Someone asked me recently what was at the core of a priest’s ministry.
I thought of all sorts replies, including love & servant-hood –
and prayer – and blooming hard work! And lots of fun and rewards –
Judith and Rufus will both say the same I’m sure.
Actually, the answer is more basic. For the priest tries to help
people to say ‘YES’ – and that’s what you’ve done in your ministry.
You’ve been (literally) Good News – you’ve helped us to say YES – to
turn to a God who always says ‘YES’ to us.
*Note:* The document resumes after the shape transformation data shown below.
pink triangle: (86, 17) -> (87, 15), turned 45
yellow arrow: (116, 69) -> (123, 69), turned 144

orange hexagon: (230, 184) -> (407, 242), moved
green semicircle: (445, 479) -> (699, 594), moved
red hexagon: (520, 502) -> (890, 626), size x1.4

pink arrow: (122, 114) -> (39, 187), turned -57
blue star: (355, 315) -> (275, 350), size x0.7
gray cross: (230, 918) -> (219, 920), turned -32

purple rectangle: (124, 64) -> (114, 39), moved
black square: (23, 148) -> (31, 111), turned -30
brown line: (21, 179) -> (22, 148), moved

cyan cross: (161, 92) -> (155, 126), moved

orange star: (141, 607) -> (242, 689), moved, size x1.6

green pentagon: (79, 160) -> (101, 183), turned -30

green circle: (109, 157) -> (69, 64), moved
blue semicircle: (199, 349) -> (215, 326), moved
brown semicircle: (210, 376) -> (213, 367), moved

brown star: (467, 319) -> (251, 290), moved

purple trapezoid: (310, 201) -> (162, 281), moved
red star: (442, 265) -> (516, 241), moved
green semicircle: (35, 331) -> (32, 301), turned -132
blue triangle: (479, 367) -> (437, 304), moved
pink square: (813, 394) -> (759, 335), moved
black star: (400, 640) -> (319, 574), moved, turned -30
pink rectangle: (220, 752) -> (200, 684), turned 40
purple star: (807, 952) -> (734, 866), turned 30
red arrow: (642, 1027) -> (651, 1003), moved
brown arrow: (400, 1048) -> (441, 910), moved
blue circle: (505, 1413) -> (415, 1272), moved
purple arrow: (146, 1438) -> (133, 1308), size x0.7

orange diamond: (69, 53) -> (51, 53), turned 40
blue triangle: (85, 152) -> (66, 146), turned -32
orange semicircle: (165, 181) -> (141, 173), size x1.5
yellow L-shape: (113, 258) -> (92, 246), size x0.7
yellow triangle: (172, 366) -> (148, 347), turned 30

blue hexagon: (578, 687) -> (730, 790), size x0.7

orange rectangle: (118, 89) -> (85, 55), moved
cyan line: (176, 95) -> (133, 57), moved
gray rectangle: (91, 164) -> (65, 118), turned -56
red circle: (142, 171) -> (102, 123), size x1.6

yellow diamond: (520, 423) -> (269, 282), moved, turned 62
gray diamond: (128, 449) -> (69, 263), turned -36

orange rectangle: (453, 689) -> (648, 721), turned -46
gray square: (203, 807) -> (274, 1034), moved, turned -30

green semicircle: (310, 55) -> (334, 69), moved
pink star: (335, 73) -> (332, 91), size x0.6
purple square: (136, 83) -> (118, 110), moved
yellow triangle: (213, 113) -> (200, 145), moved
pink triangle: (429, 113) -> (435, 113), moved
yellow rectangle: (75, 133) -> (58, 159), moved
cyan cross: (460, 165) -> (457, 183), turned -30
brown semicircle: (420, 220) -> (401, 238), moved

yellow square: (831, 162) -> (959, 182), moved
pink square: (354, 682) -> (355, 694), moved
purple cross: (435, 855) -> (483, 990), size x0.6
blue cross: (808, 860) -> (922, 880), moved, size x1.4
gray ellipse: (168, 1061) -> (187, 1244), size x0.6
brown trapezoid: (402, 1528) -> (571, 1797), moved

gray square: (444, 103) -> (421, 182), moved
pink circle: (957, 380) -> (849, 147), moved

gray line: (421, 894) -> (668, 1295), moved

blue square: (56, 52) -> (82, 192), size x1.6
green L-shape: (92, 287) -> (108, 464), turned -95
Which is a slight contrast to what is lot of people think
religion is about. You only
have to go into a public bar with your dog collar on for most people to
stop swearing. You see
there’s a general misapprehension, I’ve said it before, that religion is
about saying ‘NO’ – helped of course by some sections of the media and
by a lot of misguided, so-called, religious people who also say ‘NO’ –
‘no’ to women’s ministry, ‘no’ if you are divorced and want to get
married in church, ‘no’ if you are Gay, ‘no’ if you’ve a different view
to mine, certainly ‘no’ if you’re from another faith.
But a Church of England parish priest knows that this just won’t do –
we’re not an exclusive kind of church – and, Judith, you’ve helped us in
ministry here by saying “YES”, making St Peter’s an inclusive place.
We try to say yes – and that’s what Judith has been saying here since
she arrived: saying ‘yes’ on
your behalf in the offering of the Holy Eucharist; saying ‘yes’ on your
behalf in the offering of prayers for you at various times; saying ‘yes’
in the preparation and preaching of sermons, which frankly can sometimes
be as perplexing and puzzling for us preachers as for the listeners!
And, of course, saying ‘YES’ in the time she’s spent with others
in their need, in listening.
Not providing answers necessarily, but helping perhaps to ask the right
questions, and then, with them sometimes to face the fact that
some of the most important questions in life don’t have answers. Simply
to say, as one godly Christian writer puts it, that “the
Christian life is full of doubt shot through with moments of faith”!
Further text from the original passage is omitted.